15th Affair

By: James Patterson



ALISON MULLER WASN’T classically beautiful, but she was striking, with swinging blonde hair and peekaboo bangs brushing the frames of her wraparound shades. Her black leather coat flared above the knees of her skinny jeans, and her purposeful stride was punctuated by the staccato clacking of her high-heeled boots.

That afternoon, as she cut through the golden-hued lobby of San Francisco’s Four Seasons Hotel, Ali checked out every man, woman, and child crossing the floor, on the queue at reception, slouched in chairs in front of the fireplace. She noted and labeled the tourists and businesspeople, deflecting the stares of the men who couldn’t look away, while on the phone with her husband and their younger daughter, Mitzi.

“I didn’t actually forget, Mitz,” Ali said to her five-year old. “More like I lost track.”

“You did forget,” her daughter insisted.

“Not completely. I thought your big day was tomorrow.”

“Everyone wanted to know where you were,” her daughter complained.

“I’ll make it up to you, sweetheart,” Ali said.

“When? With what?”

Ali’s thoughts ran ahead to the man waiting for her in a room on the fourteenth floor.

“Let me speak to Daddy,” Ali said.

She passed the stunning exhibition of modern art and reached the elevator bank at the northwest end of the lobby. She stood behind the couple in front of the doors. They were French, discussing their dinner plans, agreeing that they had enough time to shower and change.

Ali thumbed her phone, checked her e-mail and the Investors Business Daily headlines and the text from Michael asking if she’d gotten lost. Ali’s husband came back on the line.

“I did my best,” he said. “She’s inconsolable.”

“You can handle her, dear. I’m sure you can do it. I’ll order her something online when I get home.”

“Which will be when?” her husband asked.

God. The questions. The never-ending questions.

“After dinner,” Ali said. “I’m sorry.

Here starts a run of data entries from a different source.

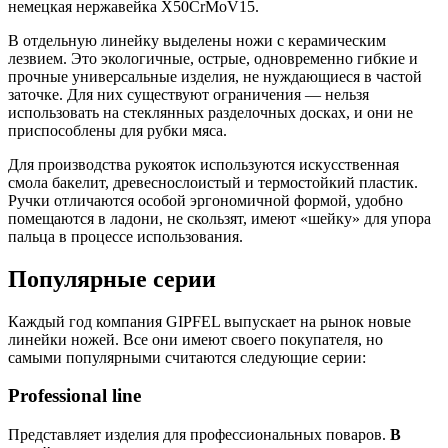
немецкая нержавейка X50CrMoV15.
В отдельную линейку выделены ножи с керамическим
лезвием. Это экологичные, острые, одновременно гибкие и
прочные универсальные изделия, не нуждающиеся в частой
заточке. Для них существуют ограничения — нельзя
использовать на стеклянных разделочных досках, и они не
приспособлены для рубки мяса.
Для производства рукояток используются искусственная
смола бакелит, древеснослоистый и термостойкий пластик.
Ручки отличаются особой эргономичной формой, удобно
помещаются в ладони, не скользят, имеют «шейку» для упора
пальца в процессе использования.
Популярные серии
Каждый год компания GIPFEL выпускает на рынок новые
линейки ножей. Все они имеют своего покупателя, но
самыми популярными считаются следующие серии:
Professional line
Представляет изделия для профессиональных поваров.
В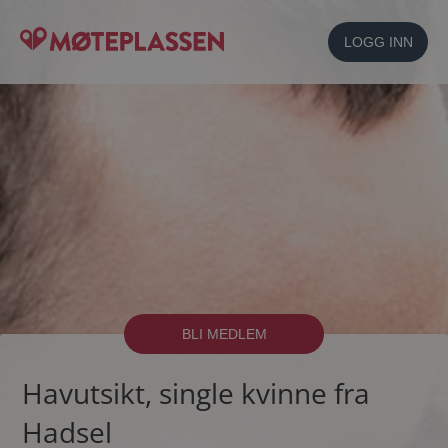
LOGG INN
BLI MEDLEM
Havutsikt, single kvinne fra
Hadsel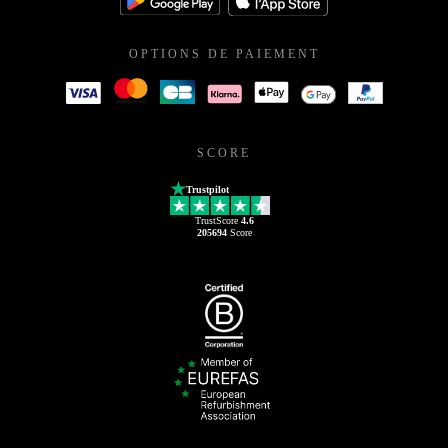
OPTIONS DE PAIEMENT
SCORE
Trustpilot
TrustScore
4.6
205694
Score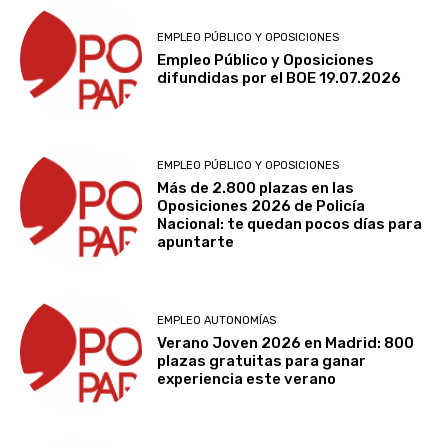
EMPLEO PÚBLICO Y OPOSICIONES
Empleo Público y Oposiciones
difundidas por el BOE 19.07.2026
EMPLEO PÚBLICO Y OPOSICIONES
Más de 2.800 plazas en las
Oposiciones 2026 de Policía
Nacional: te quedan pocos días para
apuntarte
EMPLEO AUTONOMÍAS
Verano Joven 2026 en Madrid: 800
plazas gratuitas para ganar
experiencia este verano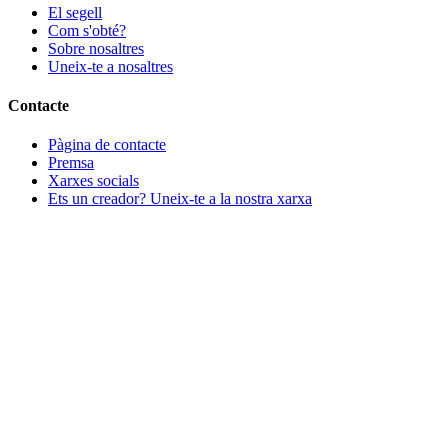
El segell
Com s'obté?
Sobre nosaltres
Uneix-te a nosaltres
Contacte
Pàgina de contacte
Premsa
Xarxes socials
Ets un creador? Uneix-te a la nostra xarxa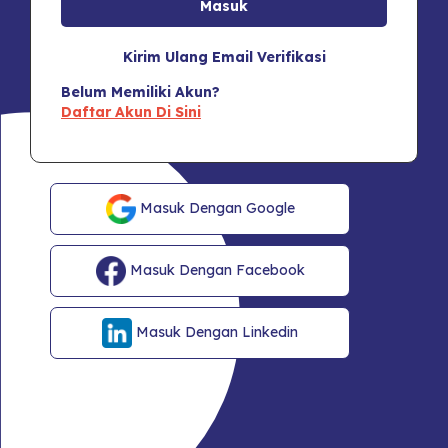
Kirim Ulang Email Verifikasi
Belum Memiliki Akun?
Daftar Akun Di Sini
Masuk Dengan Google
Masuk Dengan Facebook
Masuk Dengan Linkedin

I wouldn’t blow you off if it wasn’t important.”

The elevator doors opened.

“Gotta go.”

Her husband said, “Say good-bye to Mitzi.”

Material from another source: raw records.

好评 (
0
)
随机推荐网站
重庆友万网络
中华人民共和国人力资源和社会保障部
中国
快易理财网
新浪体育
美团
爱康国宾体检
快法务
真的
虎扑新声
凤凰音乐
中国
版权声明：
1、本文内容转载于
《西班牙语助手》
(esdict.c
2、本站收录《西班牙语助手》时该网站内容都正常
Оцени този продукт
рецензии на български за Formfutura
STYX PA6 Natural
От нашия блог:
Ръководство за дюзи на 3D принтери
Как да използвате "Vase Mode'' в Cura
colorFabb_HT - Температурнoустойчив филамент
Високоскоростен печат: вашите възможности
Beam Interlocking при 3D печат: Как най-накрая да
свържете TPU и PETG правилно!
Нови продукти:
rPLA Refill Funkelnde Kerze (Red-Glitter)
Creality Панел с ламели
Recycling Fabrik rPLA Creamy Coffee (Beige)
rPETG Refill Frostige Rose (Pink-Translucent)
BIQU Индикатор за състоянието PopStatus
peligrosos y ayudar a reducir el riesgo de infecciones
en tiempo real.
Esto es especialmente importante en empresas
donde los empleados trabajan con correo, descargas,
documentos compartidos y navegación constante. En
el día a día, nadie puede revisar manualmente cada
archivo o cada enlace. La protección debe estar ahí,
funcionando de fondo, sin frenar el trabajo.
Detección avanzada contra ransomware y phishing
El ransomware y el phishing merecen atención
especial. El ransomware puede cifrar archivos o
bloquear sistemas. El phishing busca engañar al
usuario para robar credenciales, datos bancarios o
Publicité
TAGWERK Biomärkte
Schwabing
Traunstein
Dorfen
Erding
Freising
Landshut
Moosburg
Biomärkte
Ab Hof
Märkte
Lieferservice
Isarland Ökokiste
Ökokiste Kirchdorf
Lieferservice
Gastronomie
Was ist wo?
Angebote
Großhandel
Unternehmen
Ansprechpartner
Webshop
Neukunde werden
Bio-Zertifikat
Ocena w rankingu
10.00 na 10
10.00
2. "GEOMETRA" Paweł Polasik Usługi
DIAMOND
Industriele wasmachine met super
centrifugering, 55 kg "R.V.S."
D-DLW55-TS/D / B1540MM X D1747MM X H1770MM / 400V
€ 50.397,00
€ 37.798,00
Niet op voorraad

She said, “Hang on a minute. I’m losing reception.”

Ali stepped into the elevator and stood with her back to the corner, her jacket parting to reveal the butt of a gun tucked into her waistband. The doors closed and the car rose swiftly and quietly upward.

When Ali got out at the fourteenth floor, she spoke to her daughter as she walked along the plush carpeted hallway.

“Miss Mitzi?”

She reached room 1420 and rapped on the door, and it opened.

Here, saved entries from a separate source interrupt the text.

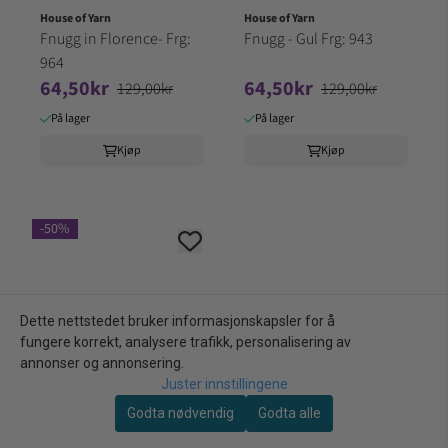
House of Yarn
House of Yarn
Fnugg in Florence- Frg:
Fnugg - Gul Frg: 943
964
64,50kr
64,50kr
129,00kr
129,00kr
På lager
På lager
Kjøp
Kjøp
-50%
Dette nettstedet bruker informasjonskapsler for å
fungere korrekt, analysere trafikk, personalisering av
annonser og annonsering.
Juster innstillingene
Godta nødvendig
Godta alle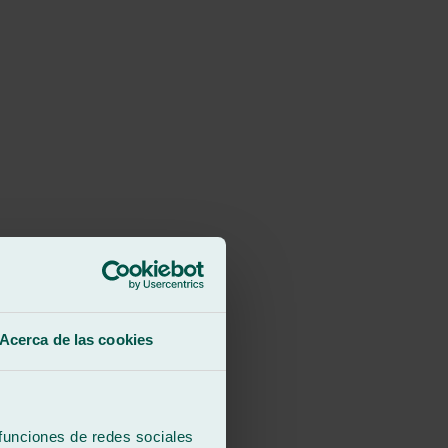
Acerca de las cookies
 funciones de redes sociales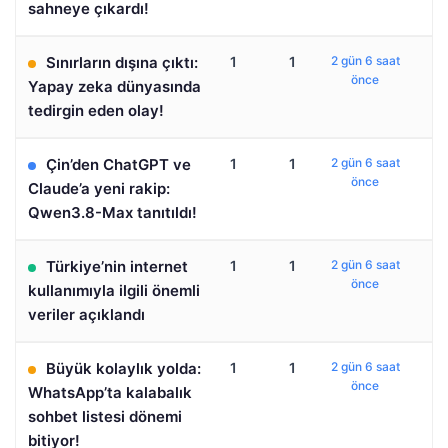
sahneye çıkardı!
Sınırların dışına çıktı:
1
1
2 gün 6 saat
önce
Yapay zeka dünyasında
tedirgin eden olay!
Çin’den ChatGPT ve
1
1
2 gün 6 saat
önce
Claude’a yeni rakip:
Qwen3.8-Max tanıtıldı!
Türkiye’nin internet
1
1
2 gün 6 saat
önce
kullanımıyla ilgili önemli
veriler açıklandı
Büyük kolaylık yolda:
1
1
2 gün 6 saat
önce
WhatsApp’ta kalabalık
sohbet listesi dönemi
bitiyor!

Ali said into the phone, “Happy birthday. See you soon. Kiss, kiss. Bye-bye.”

She clicked off, stepped inside the room, and kicked the door closed behind her as she went into Michael’s arms.

“You’re late,” he said.


MICHAEL CHAN TOOK off Ali’s glasses and sucked in his breath. He couldn’t get over this woman—and he had tried. She smiled at him and he put his hands on both sides of her face and kissed the smile right off her.

One kiss ignited a string of them: deep, telling, momentous. Michael lifted Ali and she hooked her legs around his hips and he walked her into the luxurious blue-and-bronze suite backlit by the watercolor sunset over San Francisco.

Chan didn’t notice the view. Ali smelled like orchids or some exotic musk, and she had her tongue at his ear.

“Too much,” he muttered. “You’re too damned much.”

She was panting as he lowered her to the bed.

“Wait,” she said.

“Of course. I’m a patient man,” he said. His blood was surging, narrowing his focus. He put his hands on his hips and watched to see what she would do.

She looked up at him, her warm gaze flicking over his body and his strong features as if she were memorizing him. They met infrequently, but when they did, they pretended they were strangers. It was a game.

“At least tell me your name,” she said.

“You first.”

He pulled off her boots, tossed them aside. She sat up, shrugged off her coat, and shoved it over the edge of the bed. He plucked the gun from her waistband, looked through the sight, smelled the muzzle, and put it on the nightstand.